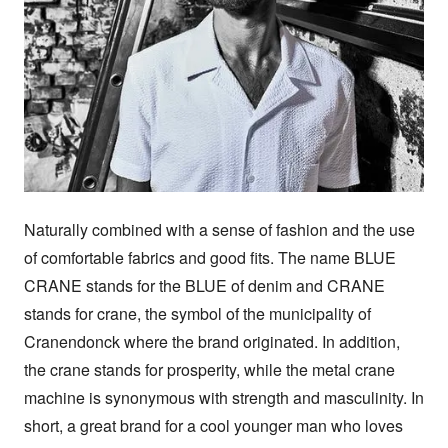
Naturally combined with a sense of fashion and the use 
of comfortable fabrics and good fits. The name BLUE 
CRANE stands for the BLUE of denim and CRANE 
stands for crane, the symbol of the municipality of 
Cranendonck where the brand originated. In addition, 
the crane stands for prosperity, while the metal crane 
machine is synonymous with strength and masculinity. In 
short, a great brand for a cool younger man who loves 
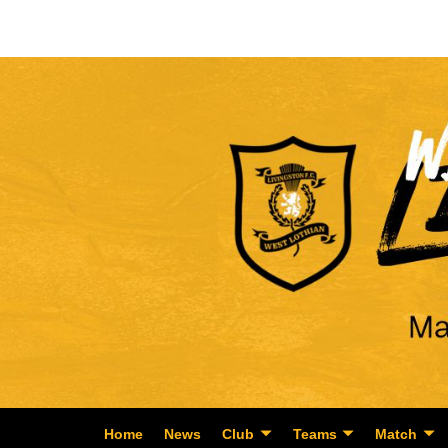
Home
News
Club
Teams
Match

--------

• **Your assignment**: Check every line of the data above for the string "BLUE", and copy those that have it.

• **Written solution**:
of comfortable fabrics and good fits. The name BLUE 
CRANE stands for the BLUE of denim and CRANE 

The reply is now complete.